What you are asked to do: A faithful copy of each entry below is expected, with the images removed.

Input for this task:
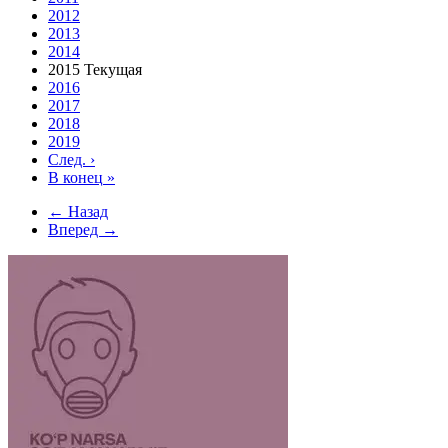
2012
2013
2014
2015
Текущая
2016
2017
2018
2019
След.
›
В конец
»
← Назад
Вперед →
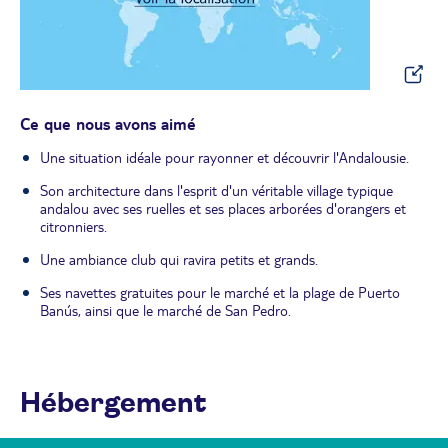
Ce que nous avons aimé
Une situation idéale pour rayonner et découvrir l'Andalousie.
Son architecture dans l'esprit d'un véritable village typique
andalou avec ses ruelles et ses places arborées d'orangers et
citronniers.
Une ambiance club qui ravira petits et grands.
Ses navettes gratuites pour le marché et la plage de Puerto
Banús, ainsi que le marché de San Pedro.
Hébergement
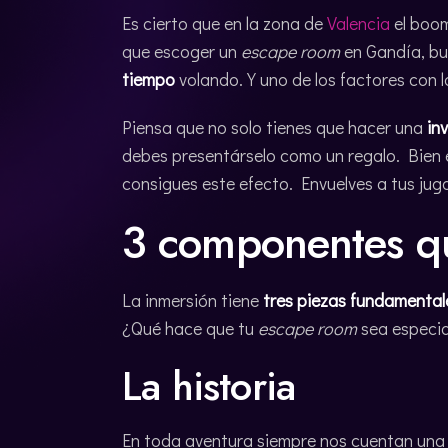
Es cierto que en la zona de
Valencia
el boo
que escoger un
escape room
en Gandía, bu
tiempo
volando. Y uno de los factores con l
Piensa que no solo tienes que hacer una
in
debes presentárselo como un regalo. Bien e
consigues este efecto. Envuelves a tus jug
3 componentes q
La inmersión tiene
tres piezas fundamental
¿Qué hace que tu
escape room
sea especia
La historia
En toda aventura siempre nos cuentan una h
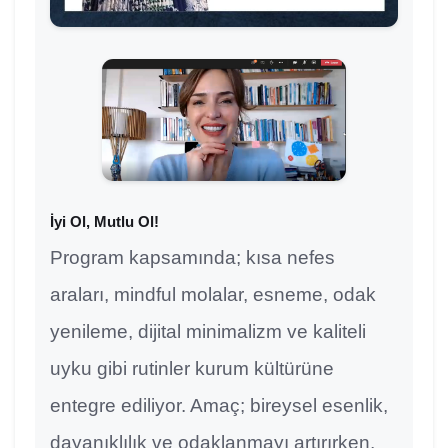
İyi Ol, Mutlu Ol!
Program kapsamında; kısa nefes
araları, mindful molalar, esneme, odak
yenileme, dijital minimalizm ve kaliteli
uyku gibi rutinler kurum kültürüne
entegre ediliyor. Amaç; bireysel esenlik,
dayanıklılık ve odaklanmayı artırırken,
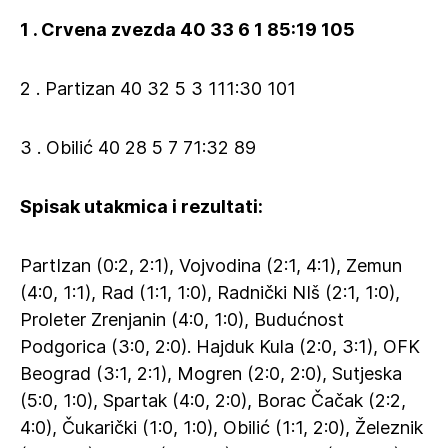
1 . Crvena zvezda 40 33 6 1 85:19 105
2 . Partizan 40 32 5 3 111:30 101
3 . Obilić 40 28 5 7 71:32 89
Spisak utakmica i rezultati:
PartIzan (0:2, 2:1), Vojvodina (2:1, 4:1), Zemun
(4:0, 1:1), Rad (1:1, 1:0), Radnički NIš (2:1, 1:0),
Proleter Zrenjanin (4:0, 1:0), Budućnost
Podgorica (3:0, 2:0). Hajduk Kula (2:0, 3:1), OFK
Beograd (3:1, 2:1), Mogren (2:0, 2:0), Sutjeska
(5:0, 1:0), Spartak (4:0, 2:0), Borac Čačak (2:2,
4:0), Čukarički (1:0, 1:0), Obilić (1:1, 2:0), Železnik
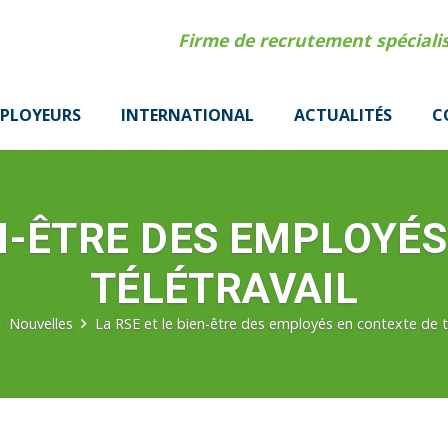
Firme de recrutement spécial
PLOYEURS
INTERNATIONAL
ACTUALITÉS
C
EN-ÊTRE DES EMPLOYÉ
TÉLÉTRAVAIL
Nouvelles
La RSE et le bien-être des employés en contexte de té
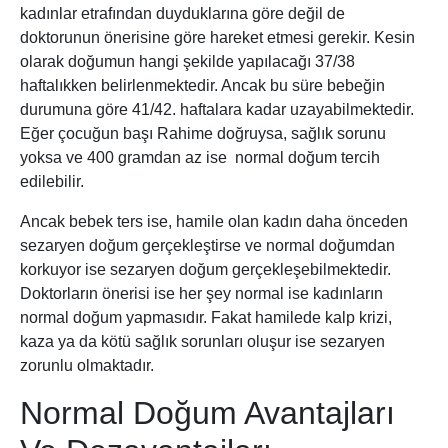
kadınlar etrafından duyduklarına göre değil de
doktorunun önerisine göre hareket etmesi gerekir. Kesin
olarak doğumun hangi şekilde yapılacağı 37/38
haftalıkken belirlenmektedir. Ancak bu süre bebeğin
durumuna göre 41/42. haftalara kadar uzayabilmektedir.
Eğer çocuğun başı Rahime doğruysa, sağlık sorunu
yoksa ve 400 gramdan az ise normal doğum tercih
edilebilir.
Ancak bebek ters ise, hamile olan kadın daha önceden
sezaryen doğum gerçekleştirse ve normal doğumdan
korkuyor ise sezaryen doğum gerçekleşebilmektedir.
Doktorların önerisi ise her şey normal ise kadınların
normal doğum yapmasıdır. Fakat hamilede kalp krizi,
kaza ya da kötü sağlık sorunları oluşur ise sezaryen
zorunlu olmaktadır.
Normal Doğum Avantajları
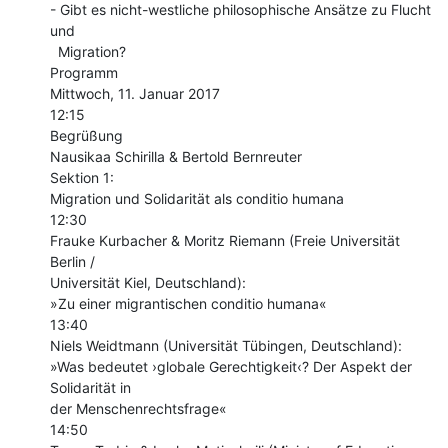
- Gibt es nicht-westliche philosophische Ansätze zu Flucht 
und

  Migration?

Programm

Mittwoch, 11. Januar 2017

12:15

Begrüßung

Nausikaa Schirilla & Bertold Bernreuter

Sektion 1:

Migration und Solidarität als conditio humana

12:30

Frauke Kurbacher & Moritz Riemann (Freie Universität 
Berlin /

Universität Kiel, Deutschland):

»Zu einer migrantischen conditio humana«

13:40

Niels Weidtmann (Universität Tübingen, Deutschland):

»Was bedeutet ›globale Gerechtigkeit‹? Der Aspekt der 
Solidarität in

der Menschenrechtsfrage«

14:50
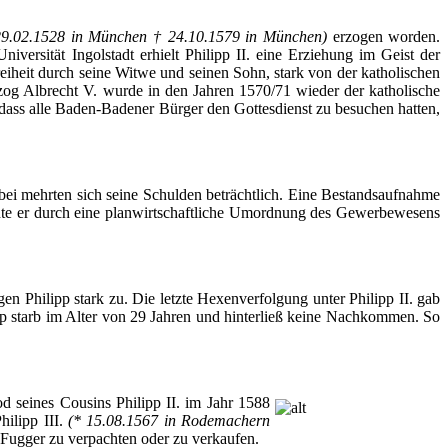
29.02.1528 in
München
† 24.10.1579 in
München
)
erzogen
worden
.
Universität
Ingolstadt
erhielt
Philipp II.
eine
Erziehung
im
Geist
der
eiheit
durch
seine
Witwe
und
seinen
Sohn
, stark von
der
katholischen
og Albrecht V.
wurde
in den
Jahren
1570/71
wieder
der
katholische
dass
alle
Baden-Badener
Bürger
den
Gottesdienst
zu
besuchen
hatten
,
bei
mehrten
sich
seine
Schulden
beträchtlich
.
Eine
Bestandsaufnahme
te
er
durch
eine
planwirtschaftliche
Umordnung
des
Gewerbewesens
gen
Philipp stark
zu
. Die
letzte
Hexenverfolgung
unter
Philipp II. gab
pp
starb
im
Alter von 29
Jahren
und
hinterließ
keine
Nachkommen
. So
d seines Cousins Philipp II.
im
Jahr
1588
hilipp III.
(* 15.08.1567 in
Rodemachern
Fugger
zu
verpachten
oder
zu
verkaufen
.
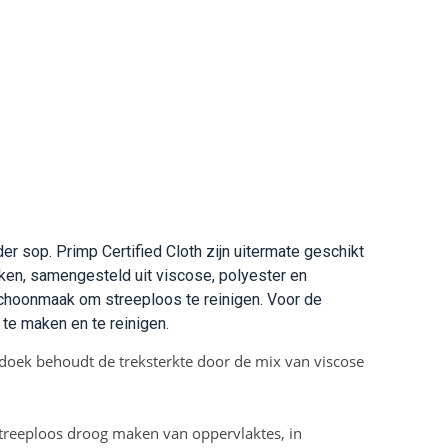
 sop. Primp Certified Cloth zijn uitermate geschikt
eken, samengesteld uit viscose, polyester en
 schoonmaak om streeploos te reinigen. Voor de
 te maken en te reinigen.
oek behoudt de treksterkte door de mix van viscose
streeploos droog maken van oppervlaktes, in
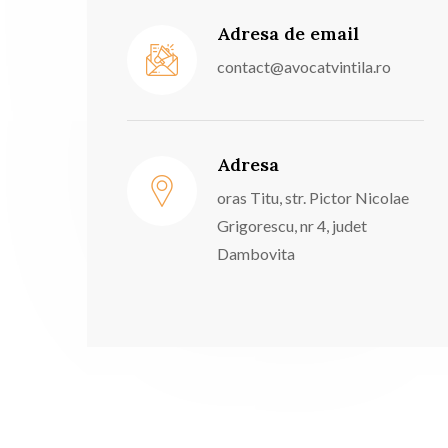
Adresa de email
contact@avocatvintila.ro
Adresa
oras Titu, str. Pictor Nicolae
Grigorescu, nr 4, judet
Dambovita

Answer box:
2012
2013
2014
2015
Текущая
2016
2017
2018
2019
След.
›
В конец
»
← Назад
Вперед →
Ce que nous avons aimé
Une situation idéale pour rayonner et découvrir l'Andalousie.
Son architecture dans l'esprit d'un véritable village typique
andalou avec ses ruelles et ses places arborées d'orangers et
citronniers.
Une ambiance club qui ravira petits et grands.
Ses navettes gratuites pour le marché et la plage de Puerto
Banús, ainsi que le marché de San Pedro.
Hébergement
Es cierto que en la zona de
Valencia
el boo
que escoger un
escape room
en Gandía, bu
tiempo
volando. Y uno de los factores con l
Piensa que no solo tienes que hacer una
in
debes presentárselo como un regalo. Bien e
consigues este efecto. Envuelves a tus jug
3 componentes q
La inmersión tiene
tres piezas fundamental
¿Qué hace que tu
escape room
sea especia
La historia
En toda aventura siempre nos cuentan una h
İyi Ol, Mutlu Ol!
Program kapsamında; kısa nefes
araları, mindful molalar, esneme, odak
yenileme, dijital minimalizm ve kaliteli
uyku gibi rutinler kurum kültürüne
entegre ediliyor. Amaç; bireysel esenlik,
dayanıklılık ve odaklanmayı artırırken,
1 . Crvena zvezda 40 33 6 1 85:19 105
2 . Partizan 40 32 5 3 111:30 101
3 . Obilić 40 28 5 7 71:32 89
Spisak utakmica i rezultati:
PartIzan (0:2, 2:1), Vojvodina (2:1, 4:1), Zemun
(4:0, 1:1), Rad (1:1, 1:0), Radnički NIš (2:1, 1:0),
Proleter Zrenjanin (4:0, 1:0), Budućnost
Podgorica (3:0, 2:0). Hajduk Kula (2:0, 3:1), OFK
Beograd (3:1, 2:1), Mogren (2:0, 2:0), Sutjeska
(5:0, 1:0), Spartak (4:0, 2:0), Borac Čačak (2:2,
4:0), Čukarički (1:0, 1:0), Obilić (1:1, 2:0), Železnik
Firme de recrutement spécial
PLOYEURS
INTERNATIONAL
ACTUALITÉS
C
EN-ÊTRE DES EMPLOYÉ
TÉLÉTRAVAIL
Nouvelles
La RSE et le bien-être des employés en contexte de té
kadınlar etrafından duyduklarına göre değil de
doktorunun önerisine göre hareket etmesi gerekir. Kesin
olarak doğumun hangi şekilde yapılacağı 37/38
haftalıkken belirlenmektedir. Ancak bu süre bebeğin
durumuna göre 41/42. haftalara kadar uzayabilmektedir.
Eğer çocuğun başı Rahime doğruysa, sağlık sorunu
yoksa ve 400 gramdan az ise normal doğum tercih
edilebilir.
Ancak bebek ters ise, hamile olan kadın daha önceden
sezaryen doğum gerçekleştirse ve normal doğumdan
korkuyor ise sezaryen doğum gerçekleşebilmektedir.
Doktorların önerisi ise her şey normal ise kadınların
normal doğum yapmasıdır. Fakat hamilede kalp krizi,
kaza ya da kötü sağlık sorunları oluşur ise sezaryen
zorunlu olmaktadır.
Normal Doğum Avantajları
- Gibt es nicht-westliche philosophische Ansätze zu Flucht 
und

  Migration?

Programm

Mittwoch, 11. Januar 2017

12:15

Begrüßung

Nausikaa Schirilla & Bertold Bernreuter

Sektion 1:

Migration und Solidarität als conditio humana

12:30

Frauke Kurbacher & Moritz Riemann (Freie Universität 
Berlin /

Universität Kiel, Deutschland):

»Zu einer migrantischen conditio humana«

13:40

Niels Weidtmann (Universität Tübingen, Deutschland):

»Was bedeutet ›globale Gerechtigkeit‹? Der Aspekt der 
Solidarität in

der Menschenrechtsfrage«

14:50
29.02.1528 in
München
† 24.10.1579 in
München
)
erzogen
worden
.
Universität
Ingolstadt
erhielt
Philipp II.
eine
Erziehung
im
Geist
der
eiheit
durch
seine
Witwe
und
seinen
Sohn
, stark von
der
katholischen
og Albrecht V.
wurde
in den
Jahren
1570/71
wieder
der
katholische
dass
alle
Baden-Badener
Bürger
den
Gottesdienst
zu
besuchen
hatten
,
bei
mehrten
sich
seine
Schulden
beträchtlich
.
Eine
Bestandsaufnahme
te
er
durch
eine
planwirtschaftliche
Umordnung
des
Gewerbewesens
gen
Philipp stark
zu
. Die
letzte
Hexenverfolgung
unter
Philipp II. gab
pp
starb
im
Alter von 29
Jahren
und
hinterließ
keine
Nachkommen
. So
d seines Cousins Philipp II.
im
Jahr
1588
hilipp III.
(* 15.08.1567 in
Rodemachern
Fugger
zu
verpachten
oder
zu
verkaufen
.
 sop. Primp Certified Cloth zijn uitermate geschikt
eken, samengesteld uit viscose, polyester en
 schoonmaak om streeploos te reinigen. Voor de
 te maken en te reinigen.
oek behoudt de treksterkte door de mix van viscose
streeploos droog maken van oppervlaktes, in
Adresa de email
contact@avocatvintila.ro
Adresa
oras Titu, str. Pictor Nicolae
Grigorescu, nr 4, judet
Dambovita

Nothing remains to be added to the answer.